Python’s lambda is broken

enum · on April 9, 2009

Lambda is fine. The loops are mutating the variable i, so all the lambda share the same i. Apparently, list comprehensions also use mutation--I suppose that's fine.

scott_s · on April 9, 2009

Indeed, Python is using lexical scoping. This behavior is well known.

jrockway · on April 9, 2009

While true, that is not really the issue. The issue is which lexical scope the loop iterator is defined in. In python, it is apparently like this:

    i = 0
    increment i
    <do loop body with i>

It could have been:

    i = 0
    increment 1
      create new environment
      bind i here
      <do loop body>

In the second case, each loop body would have its own "i". In the first case, they all share the same "i".

shiro · on April 9, 2009

Same in Common Lisp.

    cl-user(1): (defvar fns (loop for i from 0 below 10 collect (lambda (n) (+ i n))))
    fns
    cl-user(2): (funcall (elt fns 3) 4)
    14

Personally I don't like this behavior (I've been bitten before in more subtle cases), but you can't blame lambda. It is consistent if one understands the same i is shared by all lambdas and loop mutates the i.

dangoldin · on April 9, 2009

Well it makes sense given the language - I just found it interesting that Haskell acts differently.

jrockway · on April 9, 2009

Haskell doesn't act differently. If you translate the Haskell to Lisp:

    (funcall (elt (mapcar (lambda (x) (lambda (y) (+ x y))) '(1 2 3)) 0) 2)
     ==> 3

Then the Lisp works the same as the Haskell.

The difference is that "loop" mutates the loop variable, whereas mapping makes a copy. In Haskell, there is no way to mutate a variable (that's not even what variables are), so that's the only way you can express the concept. In Lisp, you can either copy or mutate, and you get a different result depending on which you choose.

Closures always work this way. Otherwise, you couldn't write things like:

    (defun make-incrementers ()
        (let ((i 0))
            (cons (lambda () (+ i 1))
                  (lambda () (- i 1)))))

trjordan · on April 9, 2009

Similarly, if you use map instead, you get the right answer:

    >>> map(lambda x: lambda i: x + i, range(0,10))[3](4)
    7

gamache · on April 9, 2009

Perl 5.10.0 gives three different sets of answers.

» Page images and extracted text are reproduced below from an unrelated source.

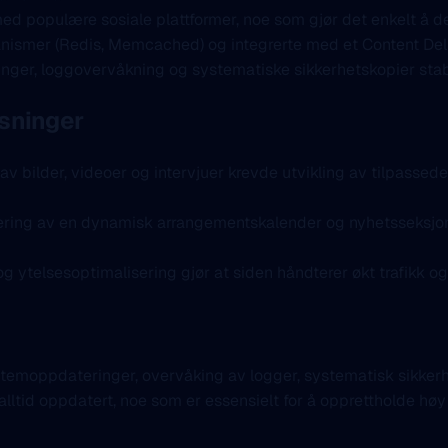
med populære sosiale plattformer, noe som gjør det enkelt å d
smer (Redis, Memcached) og integrerte med et Content Deliv
ringer, loggovervåkning og systematiske sikkerhetskopier stabi
øsninger
av bilder, videoer og intervjuer krevde utvikling av tilpasse
ing av en dynamisk arrangementskalender og nyhetsseksjon g
g ytelsesoptimalisering gjør at siden håndterer økt trafikk o
stemoppdateringer, overvåking av logger, systematisk sikkerh
 alltid oppdatert, noe som er essensielt for å opprettholde høy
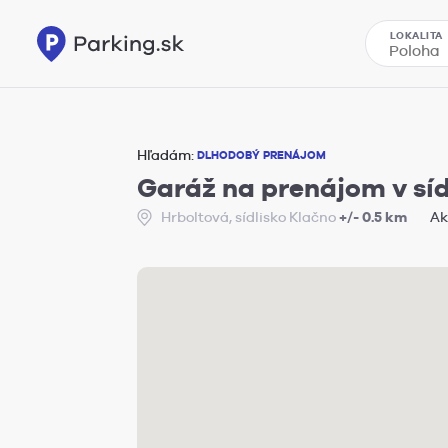
LOKALITA
Hľadám:
DLHODOBÝ PRENÁJOM
Garáž na prenájom v síd
Hrboltová, sídlisko Klačno
+/- 0.5 km
Ak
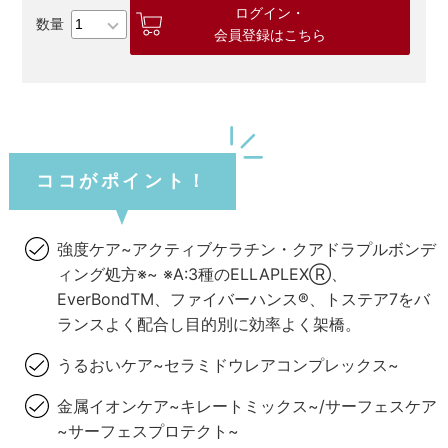
ログイン・
会員登録はこちら
ココがポイント！
強度ケア~アクティブケラチン・クアドラプルボンデ
ィング処方※~ ※A:3種のELLAPLEXⓇ、
EverBondTM、ファイバーハンス®、トステア7をバ
ランスよく配合し目的別に効率よく架橋。
うるおいケア~セラミドウレアコンプレックス~
金属イオンケア~キレートミックス~/サーフェスケア
~サーフェスプロテクト~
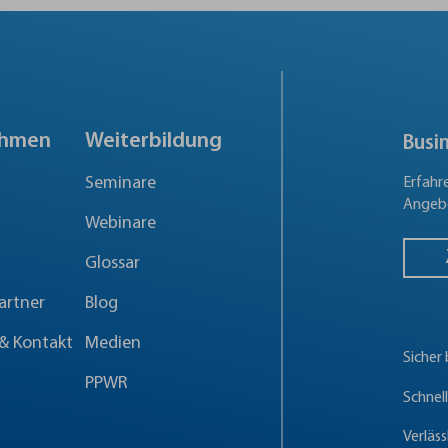
ehmen
Weiterbildung
Busi
Seminare
Erfahr
Angebo
Webinare
Glossar
artner
Blog
& Kontakt
Medien
Sicher
PPWR
Schnel
Verläss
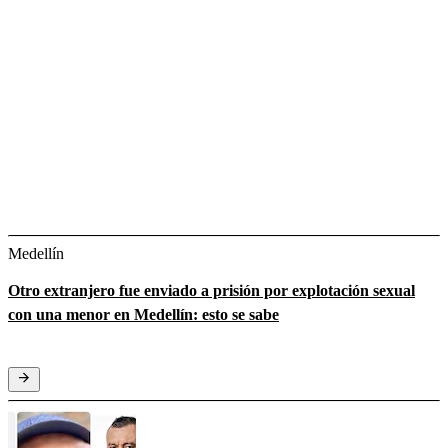
Medellín
Otro extranjero fue enviado a prisión por explotación sexual
con una menor en Medellín: esto se sabe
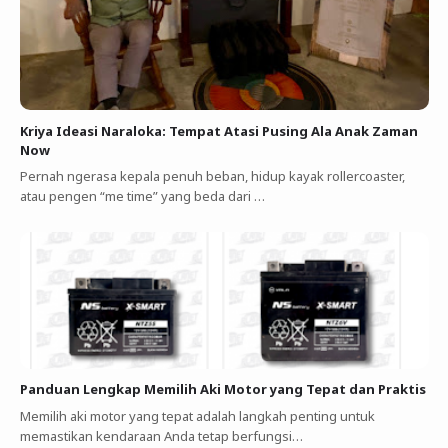
Kriya Ideasi Naraloka: Tempat Atasi Pusing Ala Anak Zaman
Now
Pernah ngerasa kepala penuh beban, hidup kayak rollercoaster,
atau pengen “me time” yang beda dari …
Panduan Lengkap Memilih Aki Motor yang Tepat dan Praktis
Memilih aki motor yang tepat adalah langkah penting untuk
memastikan kendaraan Anda tetap berfungsi…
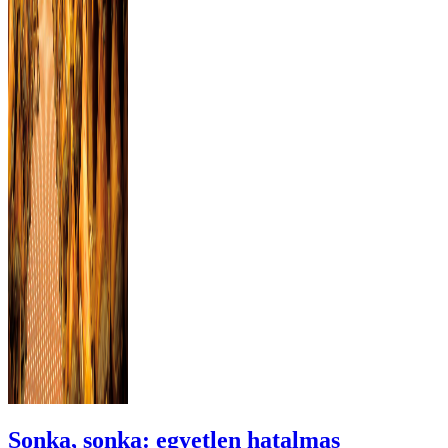
Sonka, sonka: egyetlen hatalmas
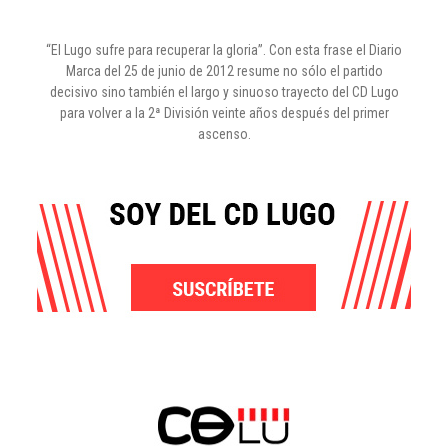
“El Lugo sufre para recuperar la gloria”. Con esta frase el Diario
Marca del 25 de junio de 2012 resume no sólo el partido
decisivo sino también el largo y sinuoso trayecto del CD Lugo
para volver a la 2ª División veinte años después del primer
ascenso.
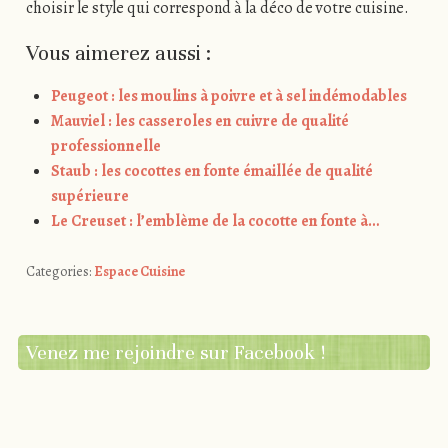
choisir le style qui correspond à la déco de votre cuisine.
Vous aimerez aussi :
Peugeot : les moulins à poivre et à sel indémodables
Mauviel : les casseroles en cuivre de qualité
professionnelle
Staub : les cocottes en fonte émaillée de qualité
supérieure
Le Creuset : l’emblème de la cocotte en fonte à…
Categories:
Espace Cuisine
Venez me rejoindre sur Facebook !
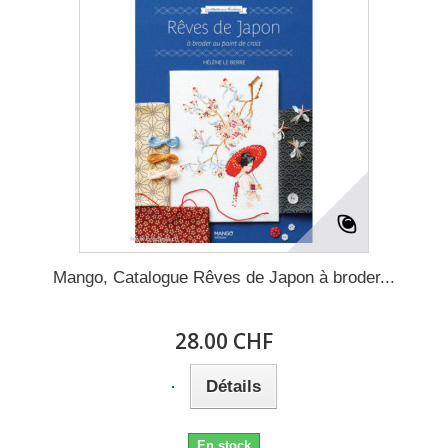
Mango, Catalogue Rêves de Japon à broder...
28.00 CHF
Détails
En stock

Map works as the original author expected:

  @fs = map {sub {$_ + shift}} (0..9);
  print $fs[$_](3), " " for (0..9);
  >>> 3 4 5 6 7 8 9 10 11 12

A Perlish for loop, or rather a statement with a "for" modifier:

  push @fs, sub {$_ + shift} for (0..9);
  print $fs[$_](3), " " for (0..9);
  >>> 3 4 5 6 7 8 9 10 11 12

The same loop, unpacked into a more universal syntax:

  for (0..9) {push @fs, sub {$_ + shift}}
  print $fs[$_](3), " " for (0..9);
  >>> 3 4 5 6 7 8 9 10 11 12

Here's where things start getting awesome. Let's name our loop variable $i, rather than using the Perlish default $_.

  for $i (0..9) {push @fs, sub {$i + shift}}
  print $fs[$_](3), " " for (0..9);
  >>> 3 3 3 3 3 3 3 3 3 3

And now let's write a C-style for loop.

  for ($i=0; $i<10; $i++) {push @fs, sub {$i + shift}}
  print $fs[$_](3), " " for (0..9);
  >>> 13 13 13 13 13 13 13 13 13 13

I am not sure why the last two versions work differently; I'd halfway expect the bottom version, but the "for $i (0..9)" loop leaves me scratching my head.

jrockway · on April 9, 2009

I am not sure why the last two versions work differently; I'd halfway expect the bottom version, but the "for $i (0..9)" loop leaves me scratching my head.

$_ is dynamically scoped, so you are not capturing anything in your lambda. The reason they appear to work is because you are binding $_ dynamically to the right thing when you are printing the list.

Example:

    my @fs = map {sub {$_ + shift}} 0..9;
    $_ = 42; 
    say $fs[0]->(1); # 43

Oops.

Perl 5.10 lets you lexical-ize $_, but you didn't do this. Try again and let us know how it goes ;)

gamache · on April 9, 2009

I understand the operational difference between using $_ and $i; it's the last two examples which confuse me, because one set of closures ends up using the very last value for $i (as I would expect for an $i scoped outside the loop), and the other uses the very first (as I would not expect at all).

jrockway · on April 9, 2009

None of your examples create closures. You can only close over lexicals, but all the variables you create are global. (Your loops involving $i also affect the global $i. If you want it lexically scoped, you have to say so.)

Your first two examples work because you are adding $_ and the first arg to the function. The for loop you use to print $fs[$_] binds $_, and your anonymous function uses that value. The result is something that appears to work. If you change the loop variable to something else, though, $_ will be unbound, and you will be adding to an undefined value. ("use warnings" will whine about this.)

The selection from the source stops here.